Face à l’irruption inattendue d’une frappe israélienne sur son sol, le Qatar a officiellement convoqué ce lundi un sommet arabo-islamique exceptionnel à Doha. Cette réunion, précédée d’une conférence préparatoire des ministres des Affaires étrangères, vise à élaborer une réponse collective forte, tant sur le plan diplomatique qu’économique, voire judiciaire.
L’attaque israélienne, qui ciblait des représentants du Hamas réunis à Doha pour examiner une proposition de cessez-le-feu, a suscité une condamnation unanime de la part du gouvernement qatari. Le Premier ministre a qualifié la frappe de « terrorisme d’État » et dénoncé une violation flagrante de la souveraineté nationale. Selon lui, l’opération israélienne met en péril non seulement les efforts de médiation, mais aussi la stabilité régionale.
L’Égypte en première ligne diplomatique
Le Caire joue un rôle clé dans la préparation du sommet. Le président égyptien Abdel Fattah al-Sissi devrait prendre part à la conférence, symbole de l’implication directe du pays dans la recherche d’une réaction arabe coordonnée. Avant Doha, le ministre égyptien des Affaires étrangères a tenu des entretiens avec les homologues saoudien, turc et pakistanais afin de poser les bases d’une riposte commune aux répercussions de la frappe israélienne.

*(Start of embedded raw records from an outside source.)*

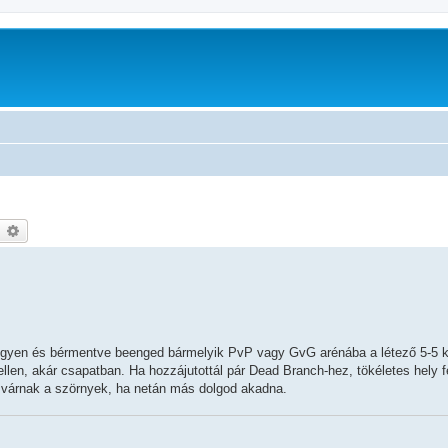
earch
Advanced search
Ingyen és bérmentve beenged bármelyik PvP vagy GvG arénába a létező 5-5 k
llen, akár csapatban. Ha hozzájutottál pár Dead Branch-hez, tökéletes hely f
s várnak a szörnyek, ha netán más dolgod akadna.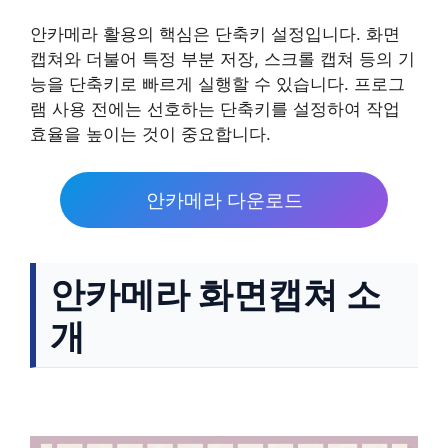
안카메라 활용의 핵심은 단축키 설정입니다. 화면
캡쳐와 더불어 특정 부분 저장, 스크롤 캡쳐 등의 기
능을 단축키로 빠르게 실행할 수 있습니다. 프로그
램 사용 전에는 선호하는 단축키를 설정하여 작업
효율을 높이는 것이 중요합니다.
안카메라 다운로드
안카메라 화면캡쳐 소
개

De fait, l’Égypte souhaite recouvrer un leadership arabe incontesté, en offrant Doha comme plate-forme de solidarité, mais aussi comme tremplin pour renforcer les efforts diplomatiques en faveur d’un règlement du conflit israélo-palestinien.
Plus qu’une simple condamnation : des mesures concrètes à l’étude
Au-delà de la dénonciation morale de l’agression israélienne, la conférence d’urgence devrait produire des décisions opérationnelles. Plusieurs options sont sur la table :
. une condamnation formelle d’Israël devant les instances internationales,
. une saisine du Conseil de sécurité ou d’un tribunal international,
. le gel ou la suspension des relations économiques et diplomatiques avec Israël, au moins jusqu’à la fin des hostilités à Gaza,
. la proposition d’un cadre régional de sécurité et de coopération, inspiré de l’expérience européenne des accords d’Helsinki, afin de prévenir toute nouvelle violation de souveraineté et de coordonner les réactions.
Un collectif de diplomates arabes et islamiques œuvrant à Doha prépare une résolution cadre, callant les termes de la riposte collective, et incluant notamment un appel à légaliser la responsabilité d’Israël devant des juridictions internationales. Un ancien diplomate égyptien a également plaidé pour que l’Assemblée se saisisse du sujet de la migration forcée, la qualifiant d’une forme de crime de guerre, et demande que l’Autorité palestinienne soit réaffirmée comme acteur central de la gouvernance de Gaza après la guerre.
Le test du leadership égyptien
La participation active égyptienne à ce sommet est observée de près : elle s’inscrit dans une stratégie de reconquête d’influence au sein du monde arabe et islamique. Après des années de montée en puissance de la médiation qatarie autour de la guerre à Gaza, Le Caire entend montrer qu’il peut coordonner une réponse arabo-islamique unifiée. Certains diplomates voient en cela un double enjeu : restaurer la crédibilité du Caire sur la scène régionale, tout en resserrant les liens avec Doha pour faire bloc face à l’escalade israélienne.
Le choix du Qatar d’accueillir ce sommet envoie un message fort : malgré la menace et la frappe israélienne, le pays ne renonce ni à ses fonctions de médiateur ni à son rôle stabilisateur. En convoquant ses pairs arabes et islamiques sans délai, Doha illustre sa volonté de transformer une agression militaire en catalyseur d’un front diplomatique solide et concerté.
Malgré l’ampleur symbolique du sommet de Doha et les déclarations enflammées contre Israël, peu d’États arabes paraissent prêts à compromettre leurs intérêts économiques pour défendre le Qatar ou les dirigeants du Hamas. L’exemple de l’Égypte est révélateur : Le Caire a récemment conclu un contrat gazier stratégique avec Israël, d’une valeur de plusieurs milliards, et rien n’indique que cet accord sera remis en cause. En réalité, cette réunion relève avant tout d’un geste d’honneur et de solidarité politique à l’égard du Qatar. Mais au-delà des condamnations verbales et des motions diplomatiques, il est peu probable qu’elle débouche sur des mesures concrètes capables d’altérer l’équilibre régional.